So here's the 3D model I built of it, minus the smokestacks leading out. The oven works like a brick pizza oven that is heated via rocket-method from the bottom. Each "burner" is a separate "stove, the back two being fed via the back of the unit. It is going to be free standing away from the wall, the chimney going through the roof. Above the burners will be a vent letting any remaining fumes up through the smokestack. The bin is wood made for easy access to the smaller pieces for burning in the stove. Using brick and stonework I can do myself, the look definitely matches the Italian villa theme of the homestead I'm working on.
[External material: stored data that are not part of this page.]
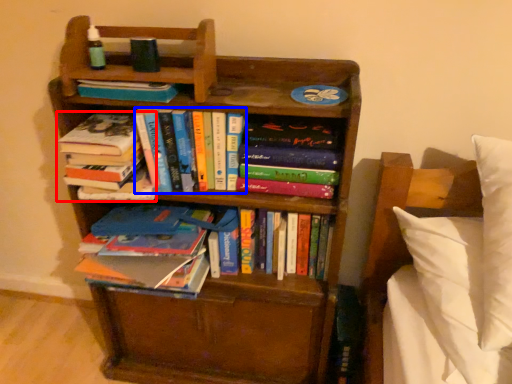 Question: Among these objects, which one is farthest to the camera, book (highlighted by a red box) or book (highlighted by a blue box)?

Choices:
 (A) book
 (B) book

Answer: (A) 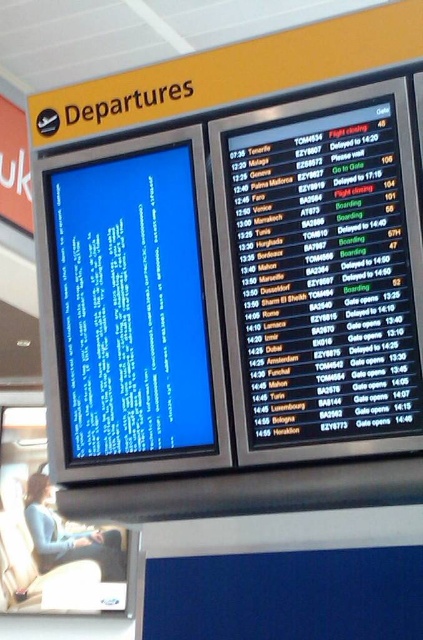 Who is more forward, (x=252, y=189) or (x=189, y=221)?

Point (x=252, y=189) is in front.

Where is `black glossy departure board at upper right`? black glossy departure board at upper right is located at coordinates (323, 273).

Find the location of a particular element. Image resolution: width=423 pixels, height=640 pixels. black glossy departure board at upper right is located at coordinates [x=323, y=273].

I want to click on black glossy departure board at upper right, so click(323, 273). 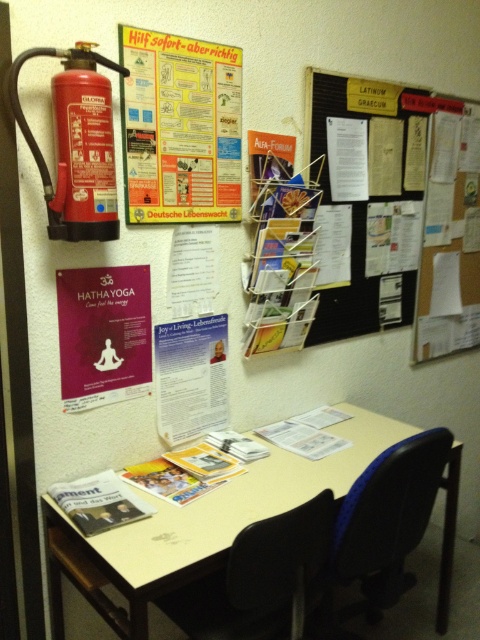 Does black plastic swivel chair at lower center have a lesser width compared to red matte fire extinguisher at upper left?

No, black plastic swivel chair at lower center is not thinner than red matte fire extinguisher at upper left.

Does black plastic swivel chair at lower center appear under red matte fire extinguisher at upper left?

Indeed, black plastic swivel chair at lower center is positioned under red matte fire extinguisher at upper left.

Find the location of a particular element. This screenshot has width=480, height=640. black plastic swivel chair at lower center is located at coordinates (259, 577).

In order to click on black plastic swivel chair at lower center in this screenshot , I will do `click(259, 577)`.

Is point (285, 464) positioned before point (91, 218)?

No, it is not.

Which is behind, point (200, 515) or point (112, 218)?

The point (200, 515) is more distant.

Which is in front, point (222, 541) or point (96, 99)?

Point (222, 541)

Identify the location of white plastic table at center. The height and width of the screenshot is (640, 480). point(223,515).

What do you see at coordinates (180, 128) in the screenshot? The image size is (480, 640). I see `orange paper poster at upper center` at bounding box center [180, 128].

Which is in front, point (169, 120) or point (348, 552)?

Positioned in front is point (348, 552).

The width and height of the screenshot is (480, 640). Find the location of `orange paper poster at upper center`. orange paper poster at upper center is located at coordinates (180, 128). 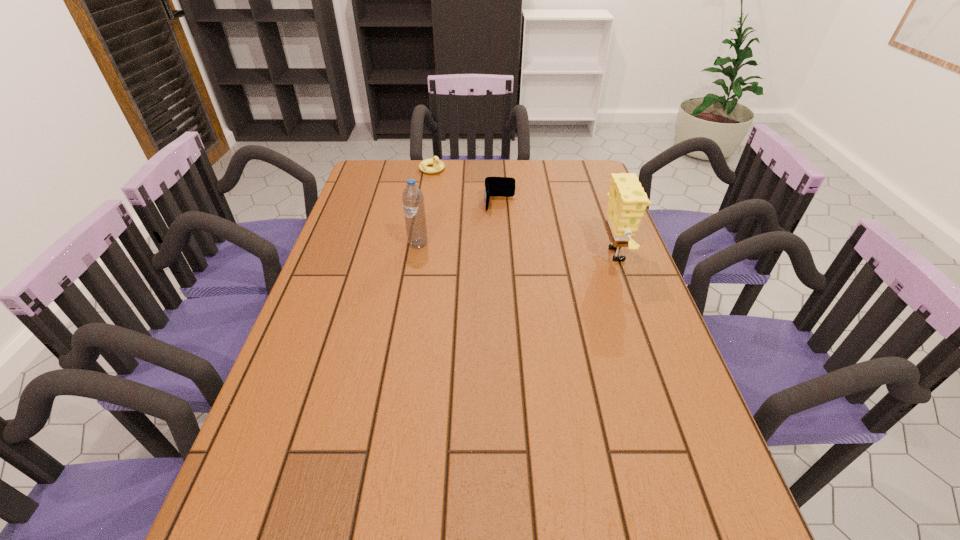 At what (x,y) coordinates should I click in order to perform the action: click on vacant area between the water bottle and the third object from left to right. Please return your answer as a coordinate pair (x, y). The width and height of the screenshot is (960, 540). Looking at the image, I should click on (459, 224).

Where is `object that stands as the closest to the rightmost object`? Image resolution: width=960 pixels, height=540 pixels. object that stands as the closest to the rightmost object is located at coordinates (494, 186).

I want to click on the third closest object relative to the water bottle, so click(627, 201).

At what (x,y) coordinates should I click in order to perform the action: click on blank space that satisfies the following two spatial constraints: 1. on the front side of the water bottle; 2. on the front-facing side of the sponge. Please return your answer as a coordinate pair (x, y). This screenshot has height=540, width=960. Looking at the image, I should click on (417, 254). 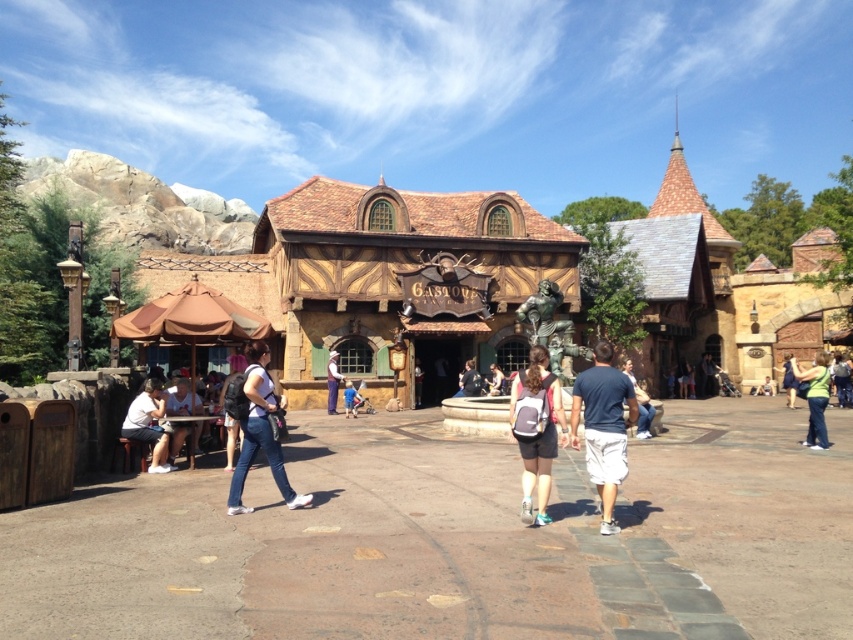 You are standing at the entrance of Gaspar Tavern and see the white cotton shorts at lower right and the white fabric shirt at lower left. Which one is closer to you?

The white cotton shorts at lower right is closer to you because it is in front of the white fabric shirt at lower left. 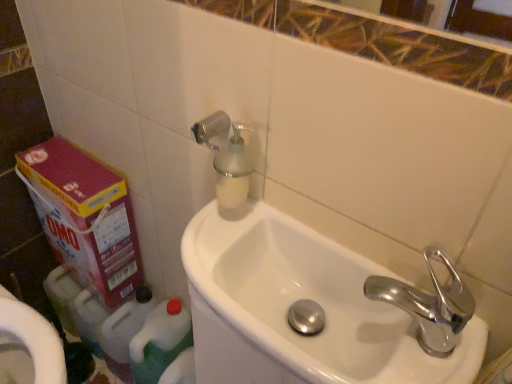 Question: Considering the positions of point click(x=110, y=187) and point click(x=246, y=190), is point click(x=110, y=187) closer or farther from the camera than point click(x=246, y=190)?

Choices:
 (A) farther
 (B) closer

Answer: (A)

Question: Visually, is pink cardboard box at lower left positioned to the left or to the right of silver metallic soap dispenser at upper center?

Choices:
 (A) left
 (B) right

Answer: (A)

Question: Which object is the farthest from the chrome metallic faucet at right?

Choices:
 (A) silver metallic soap dispenser at upper center
 (B) white glossy sink at center
 (C) pink cardboard box at lower left
 (D) green plastic bottle at lower left, the first cleaning product positioned from the left
 (E) green plastic bottle at lower left, which ranks as the 1th cleaning product in right-to-left order

Answer: (D)

Question: Which object is positioned closest to the white glossy sink at center?

Choices:
 (A) green plastic bottle at lower left, which is the 2th cleaning product in left-to-right order
 (B) silver metallic soap dispenser at upper center
 (C) chrome metallic faucet at right
 (D) pink cardboard box at lower left
 (E) green plastic bottle at lower left, which ranks as the 2th cleaning product in right-to-left order

Answer: (C) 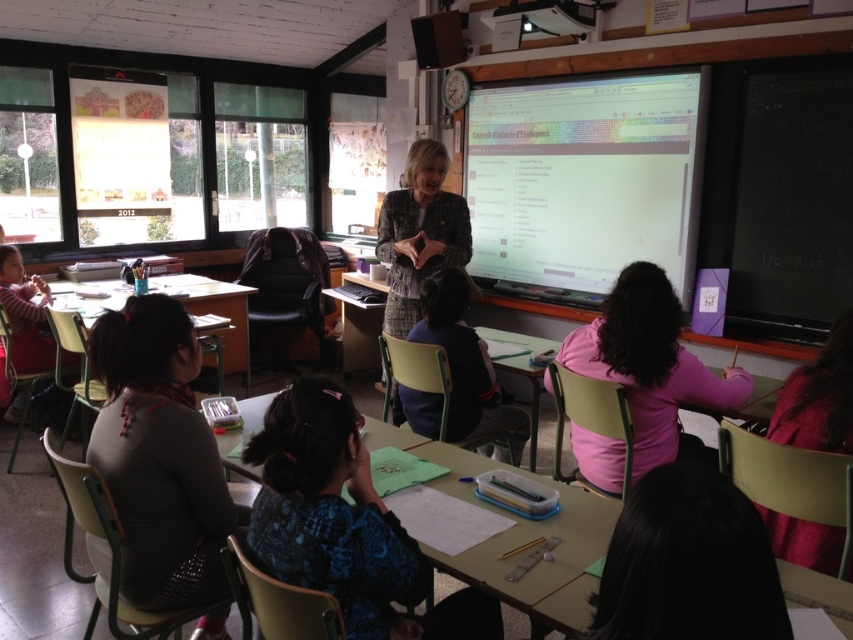 You are a student sitting at the desk in the center of the classroom. You notice two items on your desk. One is the dark gray sweater at center and the other is the patterned fabric jacket at center. Which item is closer to the floor?

The dark gray sweater at center is positioned under the patterned fabric jacket at center, so it is closer to the floor.

You are a teacher standing at the front of the classroom near the chalkboard. You need to collect both the pink matte sweater at center and the patterned fabric jacket at center. Considering your current position, which item will you reach first?

Since the pink matte sweater at center and the patterned fabric jacket at center are both at the center of the classroom, you will reach them at the same time as they are equidistant from your position at the front near the chalkboard.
From: http://briarpatchplantation.blogspot.com/2013/12/rocket-cooking-setup.html


----------



## SimplerTimez (Jan 20, 2008)

Y'all are in my old neck o' the woods, and where I'm hopefully returning in a couple of years. I'd like to see your progress on this, so I'll subscribe to the thread.

Have you seen all of the recent updates at permies.com from that couple that specializes in fire study and rocket stove building?

Best wishes!

~ST


----------



## defenestrate (Aug 23, 2005)

I want to set up one of these for upstairs and possibly similar for the wood burner I intend to replace the old oil furnace with. I too want an outdoor stove/grill/oven type implement and I think yours looks good. that said, I would probably stagger those burners and feed all four from the front. This will save space behind it as well as make it much easier for one person to operate all burners if needed. Just my $.02.


----------



## th_Wolverine (Apr 15, 2013)

defenestrate said:


> I want to set up one of these for upstairs and possibly similar for the wood burner I intend to replace the old oil furnace with. I too want an outdoor stove/grill/oven type implement and I think yours looks good. that said, I would probably stagger those burners and feed all four from the front. This will save space behind it as well as make it much easier for one person to operate all burners if needed. Just my $.02.
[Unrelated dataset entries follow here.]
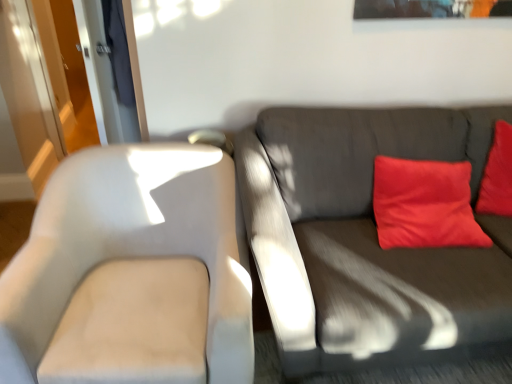 Measure the distance between matte red pillow at upper right and camera.

The depth of matte red pillow at upper right is 5.30 feet.

Locate an element on the screen. The image size is (512, 384). beige fabric chair at left is located at coordinates (127, 264).

Find the location of `matte red pillow at upper right`. matte red pillow at upper right is located at coordinates (424, 204).

Measure the distance between matte red pillow at upper right and beige fabric chair at left.

The distance of matte red pillow at upper right from beige fabric chair at left is 34.44 inches.

Is matte red pillow at upper right next to beige fabric chair at left and touching it?

No, matte red pillow at upper right is not beside beige fabric chair at left.

Between matte red pillow at upper right and beige fabric chair at left, which one has smaller width?

With smaller width is matte red pillow at upper right.

Is matte red pillow at upper right not within beige fabric chair at left?

Yes, matte red pillow at upper right is outside of beige fabric chair at left.

Is transparent glass door at upper left further to the viewer compared to beige fabric chair at left?

Yes, the depth of transparent glass door at upper left is greater than that of beige fabric chair at left.

Measure the distance from transparent glass door at upper left to beige fabric chair at left.

1.12 meters.

Do you think transparent glass door at upper left is within beige fabric chair at left, or outside of it?

The correct answer is: outside.

Which is behind, point (145, 127) or point (77, 227)?

Point (145, 127)

The width and height of the screenshot is (512, 384). I want to click on chair below the dark gray fabric couch at right (from a real-world perspective), so 127,264.

Does dark gray fabric couch at right contain beige fabric chair at left?

That's incorrect, beige fabric chair at left is not inside dark gray fabric couch at right.

Consider the image. Is dark gray fabric couch at right closer to the viewer compared to beige fabric chair at left?

No, dark gray fabric couch at right is behind beige fabric chair at left.

Is dark gray fabric couch at right facing towards beige fabric chair at left?

No, dark gray fabric couch at right is not facing towards beige fabric chair at left.

Would you say beige fabric chair at left is inside or outside matte red pillow at upper right?

beige fabric chair at left is outside matte red pillow at upper right.

Between beige fabric chair at left and matte red pillow at upper right, which one is positioned behind?

matte red pillow at upper right is further away from the camera.

Locate an element on the screen. This screenshot has height=384, width=512. chair in front of the matte red pillow at upper right is located at coordinates (127, 264).

Considering the relative positions of beige fabric chair at left and matte red pillow at upper right in the image provided, is beige fabric chair at left to the left of matte red pillow at upper right from the viewer's perspective?

Yes.

Is matte red pillow at upper right located outside dark gray fabric couch at right?

No, most part of matte red pillow at upper right lies within dark gray fabric couch at right.

From the picture: Can you confirm if matte red pillow at upper right is taller than dark gray fabric couch at right?

No.

Based on their positions, is matte red pillow at upper right located to the left or right of dark gray fabric couch at right?

In the image, matte red pillow at upper right appears on the left side of dark gray fabric couch at right.

Who is bigger, matte red pillow at upper right or dark gray fabric couch at right?

Bigger between the two is dark gray fabric couch at right.

Can you confirm if dark gray fabric couch at right is bigger than transparent glass door at upper left?

Yes, dark gray fabric couch at right is bigger than transparent glass door at upper left.

Which is closer, (367,336) or (141,113)?

Point (367,336) is positioned closer to the camera compared to point (141,113).

Which is more to the left, dark gray fabric couch at right or transparent glass door at upper left?

From the viewer's perspective, transparent glass door at upper left appears more on the left side.

Considering the positions of points (108, 86) and (422, 224), is point (108, 86) closer to camera compared to point (422, 224)?

No, (108, 86) is behind (422, 224).

Does transparent glass door at upper left have a larger size compared to matte red pillow at upper right?

Actually, transparent glass door at upper left might be smaller than matte red pillow at upper right.

Looking at this image, would you say matte red pillow at upper right is part of transparent glass door at upper left's contents?

Definitely not — matte red pillow at upper right is not inside transparent glass door at upper left.

Locate an element on the screen. chair below the matte red pillow at upper right (from a real-world perspective) is located at coordinates (127, 264).

You are a GUI agent. You are given a task and a screenshot of the screen. Output one action in this format:
    pyautogui.click(x=<x>, y=<y>)
    Task: Click on the chair located on the right of transparent glass door at upper left
    The height and width of the screenshot is (384, 512).
    Given the screenshot: What is the action you would take?
    tap(127, 264)

Looking at the image, which one is located further to transparent glass door at upper left, dark gray fabric couch at right or beige fabric chair at left?

dark gray fabric couch at right is further to transparent glass door at upper left.

Looking at the image, which one is located closer to transparent glass door at upper left, matte red pillow at upper right or beige fabric chair at left?

beige fabric chair at left.

From the image, which object appears to be nearer to dark gray fabric couch at right, transparent glass door at upper left or matte red pillow at upper right?

matte red pillow at upper right.

Considering their positions, is beige fabric chair at left positioned closer to dark gray fabric couch at right than transparent glass door at upper left?

beige fabric chair at left.

Looking at the image, which one is located closer to beige fabric chair at left, matte red pillow at upper right or transparent glass door at upper left?

matte red pillow at upper right lies closer to beige fabric chair at left than the other object.

Which object lies nearer to the anchor point matte red pillow at upper right, dark gray fabric couch at right or transparent glass door at upper left?

Among the two, dark gray fabric couch at right is located nearer to matte red pillow at upper right.

Estimate the real-world distances between objects in this image. Which object is closer to matte red pillow at upper right, transparent glass door at upper left or beige fabric chair at left?

beige fabric chair at left is closer to matte red pillow at upper right.

Looking at the image, which one is located closer to matte red pillow at upper right, beige fabric chair at left or dark gray fabric couch at right?

dark gray fabric couch at right.

You are a GUI agent. You are given a task and a screenshot of the screen. Output one action in this format:
    pyautogui.click(x=<x>, y=<y>)
    Task: Click on the chair situated between transparent glass door at upper left and dark gray fabric couch at right from left to right
    Image resolution: width=512 pixels, height=384 pixels.
    Given the screenshot: What is the action you would take?
    pyautogui.click(x=127, y=264)

Locate an element on the screen. pillow situated between beige fabric chair at left and dark gray fabric couch at right from left to right is located at coordinates (424, 204).

Where is `pillow between transparent glass door at upper left and dark gray fabric couch at right in the horizontal direction`? pillow between transparent glass door at upper left and dark gray fabric couch at right in the horizontal direction is located at coordinates (424, 204).

Locate an element on the screen. The height and width of the screenshot is (384, 512). chair between transparent glass door at upper left and matte red pillow at upper right is located at coordinates (127, 264). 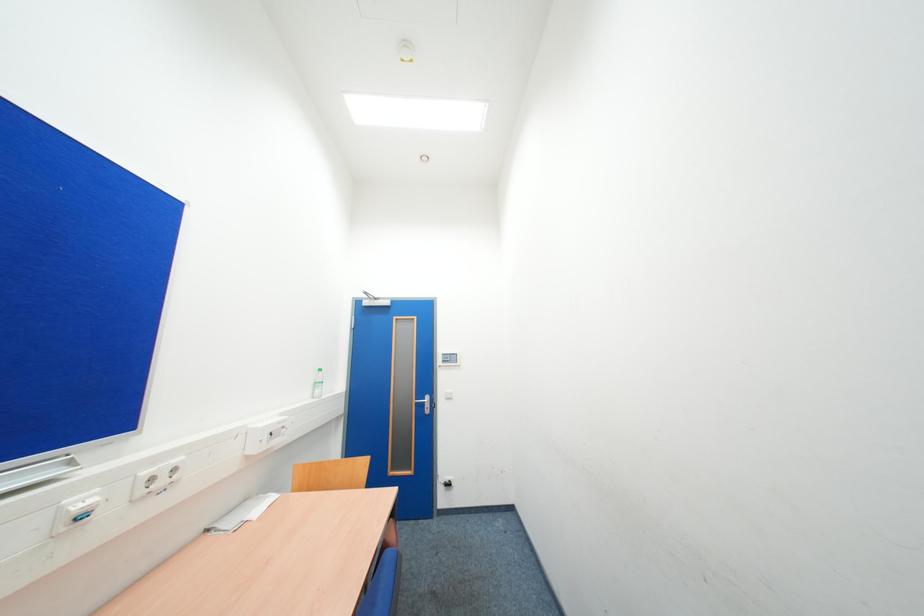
Not a bad idea, my only worry would be not being able to regulate the temperature of each individual burner, but Maybe that can be fixed with some sort of flew adjustment?


----------



## AR Aaron (May 26, 2010)

Are you planning one flue total? It seems in the research that I have done that the size of flue/vs opening draft is based off ratio or diameter of opening to flue size. Getting the stove to draft right with multiple air sources if just one flue might be a problem. Seems that getting them to draft so you dont end up with house full of smoke can be little trickier than regular stove. This is very interesting concept though. What about clean out. Most of the mass stoves I have watched videos on have some sort of clean out access for the ash. If this is going to be free standing, why not just drop the surround, and make the cook surface open for both sides? 
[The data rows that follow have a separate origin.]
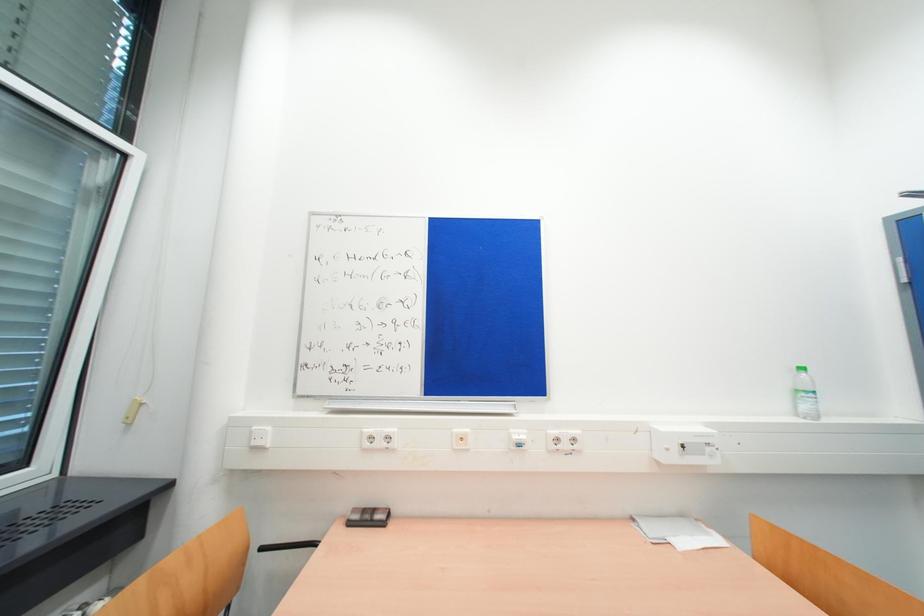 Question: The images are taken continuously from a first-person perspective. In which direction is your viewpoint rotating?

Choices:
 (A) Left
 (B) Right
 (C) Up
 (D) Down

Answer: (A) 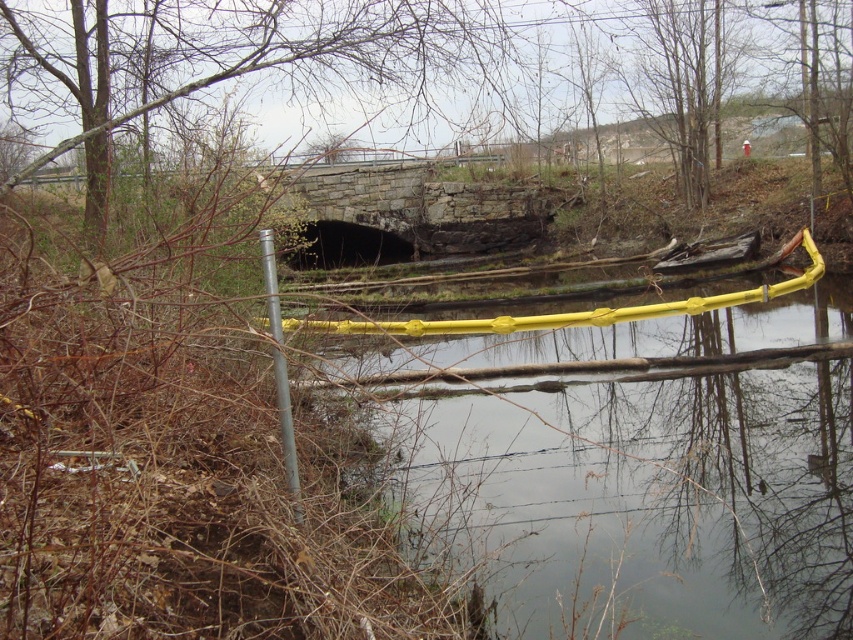 Looking at this image, does yellow rubber barrier at lower center have a lesser height compared to silver metallic pole at left?

Incorrect, yellow rubber barrier at lower center's height does not fall short of silver metallic pole at left's.

Is point (805, 536) positioned behind point (274, 296)?

Yes, it is behind point (274, 296).

You are a GUI agent. You are given a task and a screenshot of the screen. Output one action in this format:
    pyautogui.click(x=<x>, y=<y>)
    Task: Click on the yellow rubber barrier at lower center
    The width and height of the screenshot is (853, 640).
    Given the screenshot: What is the action you would take?
    tap(642, 472) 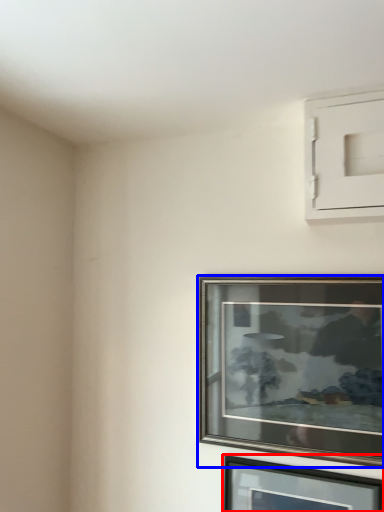 Question: Among these objects, which one is nearest to the camera, picture frame (highlighted by a red box) or picture frame (highlighted by a blue box)?

Choices:
 (A) picture frame
 (B) picture frame

Answer: (A)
 I have only made a rocket stove so far out of bricks making small stacked one. Just started playing around with the idea over last couple years but eventually have chose to go another route myself. I still have a cob oven for patio on the back burner but might think about putting single rocket burner in. I had planned to use 55gallon barrel as my stove part, so figured I could get several pots/pans on top of that surface area. Mainly planned to go 55gallon barrel for availability and cost effectiveness. Much like the picture you posted.


----------



## AngieM2 (May 10, 2002)

You may want to come hang out with us in Survival & Emergency Prep

here's a thread where Elkhound built his own rocket stove

http://www.homesteadingtoday.com/sp...-update-finished-stationary-rocket-stove.html


----------



## th_Wolverine (Apr 15, 2013)

AR Aaron said:


> What about clean out. Most of the mass stoves I have watched videos on have some sort of clean out access for the ash. If this is going to be free standing, why not just drop the surround, and make the cook surface open for both sides?


Great things to think about in concern to this concept! I do like the idea of dropping the surround, that does seem to make a lot of sense! As for cleaning, I suppose I just figured I'd have a couple steel brushes around to reach in and clean it with but i like where your head is at and I'll have to look into it more!


----------